WORK TO BE COMPLETED => If a line below contains the word "призер", count it; give only the total.

GIVEN DATA =>
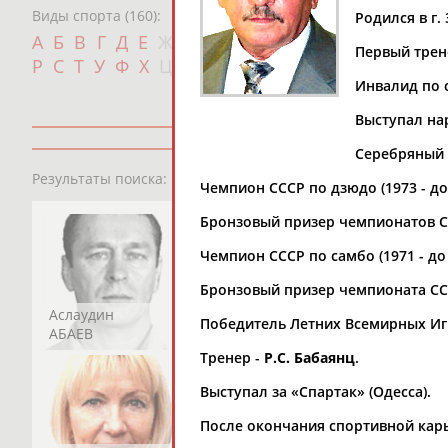
Виды спорта (160):
Родился в г.
Дат
А
Б
В
Г
Д
Е
Ж
З
И
К
Л
М
Н
О
П
Первый трен
с
Р
С
Т
У
Ф
Х
Ц
Ч
Ш
Щ
Э
Ю
Я
Инвалид по 
Выступал на
Серебряный п
13181
персон
Результаты поиска:
Чемпион СССР по дзюдо (1973 - до 
Бронзовый призер чемпионатов ССС
Чемпион СССР по самбо (1971 - до 
Бронзовый призер чемпионата СССР
Аслаудин
Елена
Мария
Победитель Летних Всемирных Игр 
АБАЕВ
АБАИМОВА
АБАКУМОВА
Тренер -
Р.С. Бабаянц
.
Выступал за «Спартак» (Одесса).
После окончания спортивной карь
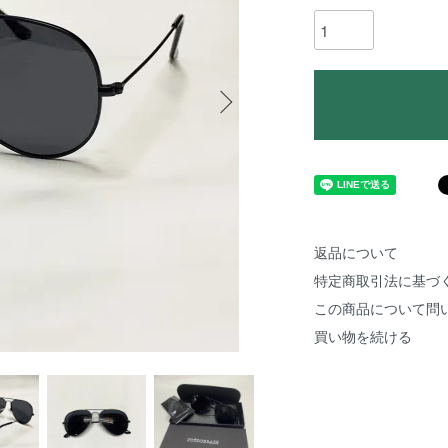
返品について
特定商取引法に基づ
この商品について問
買い物を続ける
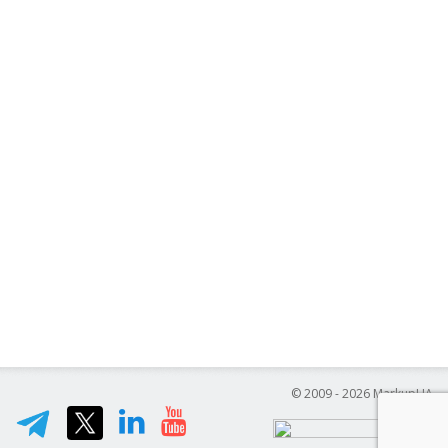
© 2009 - 2026 MarkupUA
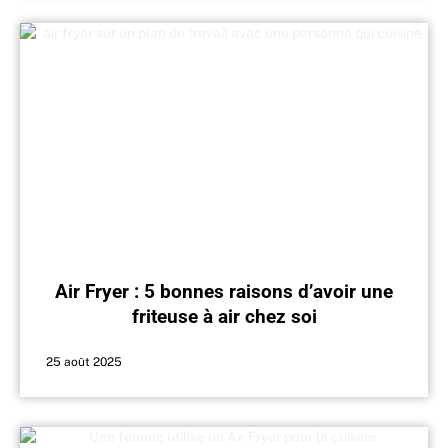
Air Fryer : 5 bonnes raisons d’avoir une
friteuse à air chez soi
25 août 2025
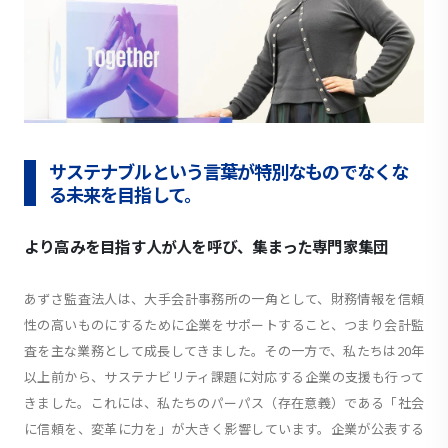
サステナブルという言葉が特別なものでなくな
る未来を目指して。
より高みを目指す人が人を呼び、集まった専門家集団
あずさ監査法人は、大手会計事務所の一角として、財務情報を信頼
性の高いものにするために企業をサポートすること、つまり会計監
査を主な業務として成長してきました。その一方で、私たちは20年
以上前から、サステナビリティ課題に対応する企業の支援も行って
きました。これには、私たちのパーパス（存在意義）である「社会
に信頼を、変革に力を」が大きく影響しています。企業が公表する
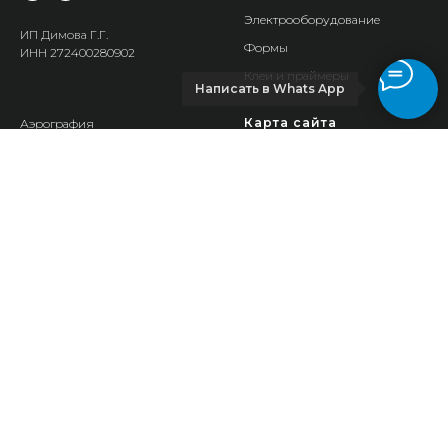
Электрооборудование
ИП Димова Г.Г.
Формы
ИНН 272400280902
Клеи и праймеры
Написать в Whats App
Карта сайта
Аэрография
Гели для моделирования
О нас
Базы, топы
Курсы
Кисти
Отзывы
Жидкости
Новости
Пилки, бафы
Контакты
Фрезы и фрезеры
Инструменты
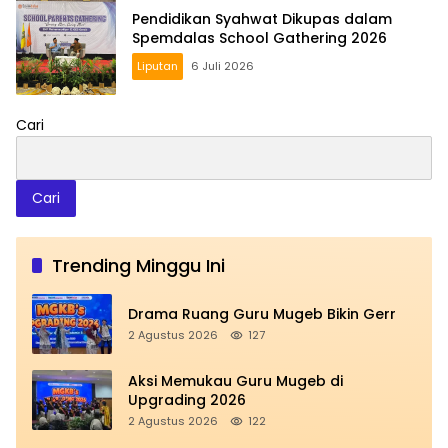
Pendidikan Syahwat Dikupas dalam
Spemdalas School Gathering 2026
Liputan
6 Juli 2026
Cari
Cari
Trending Minggu Ini
Drama Ruang Guru Mugeb Bikin Gerr
2 Agustus 2026
127
Aksi Memukau Guru Mugeb di
Upgrading 2026
2 Agustus 2026
122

WRITTEN RESPONSE => 2